Caballo de Troya
J. J. Benítez
Y dando media vuelta se encaminó a la puerta de salida. Consulté la hora local y comprobé
que tenía dos horas escasas para llegar hasta el pozo sagrado de los mayas. Yo había visitado
en otras oportunidades el recinto arqueológico de la recóndita población de Chichén Itzá, al este
de Mérida, y en plena selva de la península del Yucatán. Conocía también los dos famosos
cenotes -el sagrado y el profano- situados a corta distancia de la ciudad y que, según los
arqueólogos, pudieron ser utilizados por los antiguos mayas como depósitos naturales de agua
y, en el caso del cenote sagrado, como centro religioso en el que se practicaban sacrificios
humanos.
Al ver alejarse el Toyota negro que conducía Laurencio, me concedí un respiro, tratando de
poner en orden mis ideas. Por supuesto, no tardé en reprocharme aquella seca y radical actitud
mía para con el emisario del mayor. En especial, a la hora de regatear con los taxistas que
montaban guardia al pie del aeropuerto...
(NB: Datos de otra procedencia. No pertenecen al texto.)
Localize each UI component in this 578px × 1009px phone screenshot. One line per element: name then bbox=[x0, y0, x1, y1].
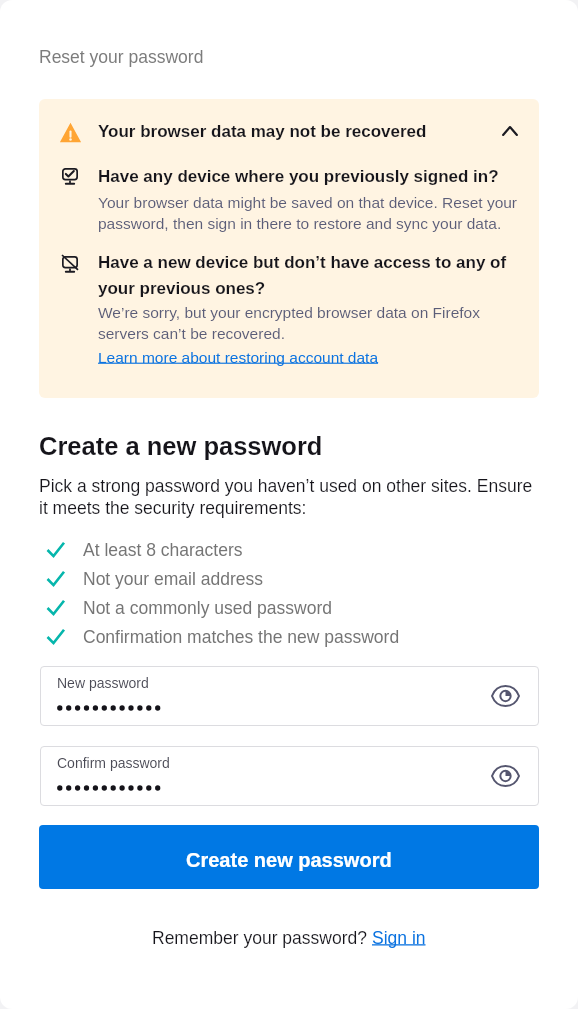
staticText: Confirmation matches the new password bbox=[83, 627, 400, 647]
button[interactable]: At least 8 characters bbox=[38, 535, 243, 564]
staticText: Your browser data might be saved on that… bbox=[98, 194, 520, 232]
button[interactable]: Not a commonly used password bbox=[38, 593, 332, 622]
staticText: Confirm password bbox=[57, 755, 170, 771]
button[interactable]: Sign in bbox=[372, 928, 426, 948]
button[interactable]: New password bbox=[40, 666, 539, 726]
staticText: Pick a strong password you haven’t used … bbox=[39, 476, 539, 518]
button[interactable]: Not your email address bbox=[38, 564, 263, 593]
staticText: Your browser data may not be recovered bbox=[98, 122, 427, 141]
staticText: Learn more about restoring account data bbox=[98, 349, 379, 366]
staticText: Remember your password? bbox=[152, 928, 372, 948]
button[interactable]: Show password bbox=[489, 680, 521, 712]
staticText: Not your email address bbox=[83, 569, 263, 589]
staticText: Create new password bbox=[186, 849, 392, 871]
staticText: New password bbox=[57, 675, 149, 691]
button[interactable]: Learn more about restoring account data bbox=[98, 349, 379, 366]
button[interactable]: Confirmation matches the new password bbox=[38, 622, 400, 651]
button[interactable]: Create new password bbox=[39, 825, 539, 889]
staticText: Have a new device but don’t have access … bbox=[98, 253, 520, 297]
staticText: We’re sorry, but your encrypted browser … bbox=[98, 304, 520, 342]
button[interactable]: Confirm password bbox=[40, 746, 539, 806]
staticText: At least 8 characters bbox=[83, 540, 243, 560]
staticText: Reset your password bbox=[39, 47, 204, 67]
staticText: Create a new password bbox=[39, 432, 323, 460]
button[interactable]: Collapse bbox=[496, 117, 523, 144]
staticText: Not a commonly used password bbox=[83, 598, 332, 618]
button[interactable]: Show password bbox=[489, 760, 521, 792]
staticText: Sign in bbox=[372, 928, 426, 948]
staticText: Have any device where you previously sig… bbox=[98, 167, 499, 186]
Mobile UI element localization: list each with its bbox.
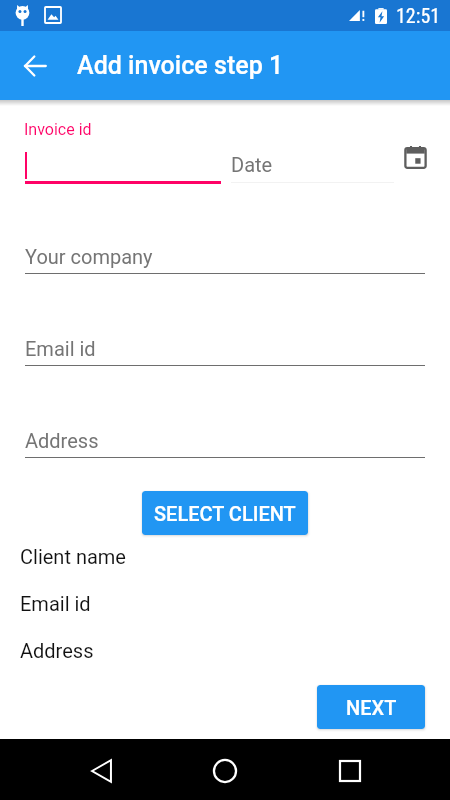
staticText: Email id — [20, 592, 91, 615]
button[interactable]: Your company — [25, 241, 425, 274]
button[interactable]: Address — [25, 425, 425, 458]
staticText: Date — [231, 153, 273, 176]
button[interactable]: Invoice id — [24, 116, 221, 184]
staticText: Address — [20, 639, 94, 662]
staticText: NEXT — [346, 696, 397, 719]
staticText: Add invoice step 1 — [77, 51, 284, 80]
staticText: SELECT CLIENT — [154, 502, 296, 525]
staticText: Client name — [20, 545, 126, 568]
button[interactable]: NEXT — [317, 685, 425, 729]
staticText: Address — [25, 429, 99, 452]
staticText: Email id — [25, 337, 96, 360]
staticText: Invoice id — [24, 120, 92, 139]
button[interactable]: Navigate up — [0, 31, 63, 100]
button[interactable]: Recent apps — [326, 747, 374, 795]
button[interactable]: Email id — [25, 333, 425, 366]
button[interactable]: Home — [201, 747, 249, 795]
button[interactable]: SELECT CLIENT — [142, 491, 308, 535]
staticText: Your company — [25, 245, 153, 268]
staticText: 12:51 — [396, 4, 441, 27]
button[interactable]: Date — [231, 149, 394, 183]
button[interactable]: Pick date — [398, 140, 432, 174]
button[interactable]: Back — [77, 747, 125, 795]
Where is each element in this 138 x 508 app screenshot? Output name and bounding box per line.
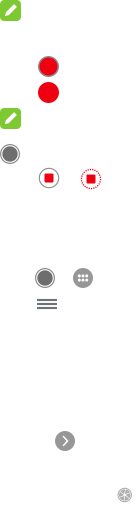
button[interactable]: Compose [0, 108, 21, 129]
button[interactable]: Compose [0, 0, 21, 21]
button[interactable]: More options [73, 268, 93, 288]
button[interactable]: Stop [39, 168, 59, 188]
button[interactable]: Record [38, 56, 59, 77]
button[interactable]: Camera [118, 488, 132, 502]
button[interactable]: Menu [37, 299, 57, 309]
button[interactable]: Record inactive [0, 144, 20, 164]
button[interactable]: Stop recording [80, 168, 102, 190]
button[interactable]: Record [35, 268, 55, 288]
button[interactable]: Next [55, 431, 75, 451]
button[interactable]: Record [38, 82, 59, 103]
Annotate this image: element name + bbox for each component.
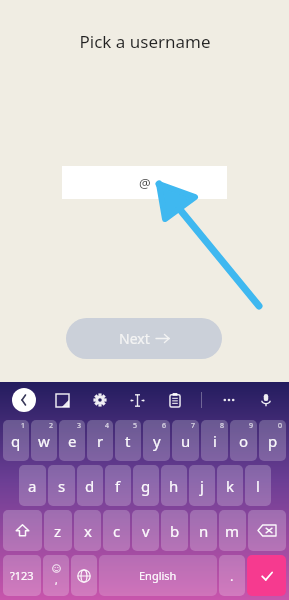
staticText: l [256,476,260,496]
button[interactable]: r [87,420,113,461]
staticText: v [142,521,150,541]
button[interactable]: c [103,510,130,551]
staticText: 4 [105,421,110,431]
button[interactable]: ?123 [3,555,41,596]
staticText: e [68,431,77,451]
staticText: 5 [133,421,138,431]
staticText: . [230,567,234,585]
button[interactable]: Cursor control [126,389,148,411]
staticText: i [213,431,217,451]
button[interactable]: u [172,420,199,461]
button[interactable]: l [245,465,271,506]
staticText: 6 [162,421,167,431]
staticText: w [38,431,50,451]
button[interactable]: . [219,555,245,596]
button[interactable]: v [132,510,159,551]
button[interactable]: i [201,420,228,461]
staticText: a [28,476,37,496]
button[interactable]: a [19,465,46,506]
staticText: Pick a username [79,30,211,53]
staticText: g [141,476,151,496]
staticText: z [54,521,62,541]
button[interactable]: e [59,420,85,461]
button[interactable]: English [99,555,217,596]
button[interactable]: h [161,465,187,506]
button[interactable]: Settings [89,389,111,411]
staticText: ?123 [10,568,34,583]
staticText: 0 [278,421,283,431]
other: Emoji and comma [43,555,69,596]
button[interactable]: Emoji and comma [43,555,69,596]
button[interactable]: n [190,510,217,551]
button[interactable]: More [218,389,240,411]
staticText: r [97,431,104,451]
button[interactable]: Back [12,388,36,412]
button[interactable]: Theme [51,389,73,411]
button[interactable]: m [219,510,246,551]
staticText: 2 [49,421,54,431]
staticText: Next [119,329,150,348]
button[interactable]: g [133,465,159,506]
button[interactable]: w [31,420,57,461]
staticText: t [125,431,131,451]
staticText: 7 [191,421,196,431]
button[interactable]: Change language [71,555,97,596]
button[interactable]: o [230,420,257,461]
staticText: y [153,431,161,451]
staticText: j [200,476,204,496]
button[interactable]: x [74,510,101,551]
button[interactable]: Voice input [255,389,277,411]
button[interactable]: p [259,420,286,461]
staticText: 8 [220,421,225,431]
staticText: b [170,521,180,541]
button[interactable]: Next [66,318,222,359]
staticText: , [55,573,58,587]
button[interactable]: f [105,465,131,506]
staticText: u [181,431,191,451]
staticText: 9 [249,421,254,431]
button[interactable]: s [48,465,75,506]
staticText: p [268,431,278,451]
staticText: c [113,521,121,541]
button[interactable]: j [189,465,215,506]
button[interactable]: b [161,510,188,551]
button[interactable]: t [115,420,141,461]
button[interactable]: Enter [247,555,286,596]
button[interactable]: z [44,510,72,551]
staticText: @ [139,174,151,192]
button[interactable]: @ [62,166,227,199]
button[interactable]: Clipboard [164,389,186,411]
staticText: 3 [77,421,82,431]
other: Backspace [248,510,286,551]
button[interactable]: q [3,420,29,461]
staticText: f [115,476,121,496]
button[interactable]: d [77,465,103,506]
other: Change language [71,555,97,596]
button[interactable]: y [143,420,170,461]
staticText: d [85,476,95,496]
staticText: q [11,431,21,451]
button[interactable] [3,510,42,551]
staticText: k [226,476,235,496]
staticText: s [58,476,66,496]
staticText: x [84,521,92,541]
staticText: 1 [21,421,26,431]
staticText: h [169,476,179,496]
staticText: English [139,568,177,583]
staticText: m [225,521,240,541]
staticText: n [199,521,209,541]
button[interactable]: Backspace [248,510,286,551]
button[interactable]: k [217,465,243,506]
staticText: o [239,431,249,451]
Después de no pocos tira y afloja, uno de los chóferes aceptó llevarme por 850 pesos. Y a
eso de las dos de la tarde -sin probar bocado y con la ropa empapada por el sudor- el taxi enfiló
la ruta número 180, en dirección a Chichén.
Tal y como había prometido, el taxista cubrió los 120 kilómetros que separan Mérida de
Chichén Itzá en poco más de hora y media. Tras una vertiginosa ducha en el hotel de la Villa
Arqueológica, me dirigí al lugar elegido por el mayor. A las cuatro en punto, a paso ligero y con
el corazón en la boca, dejé atrás la impresionante pirámide de Kukulcán y la plataforma de
Venus, adentrándome en la llamada Vía Sagrada, que muere precisamente en un cenote u olla
de casi sesenta metros de diámetro y cuarenta de profundidad.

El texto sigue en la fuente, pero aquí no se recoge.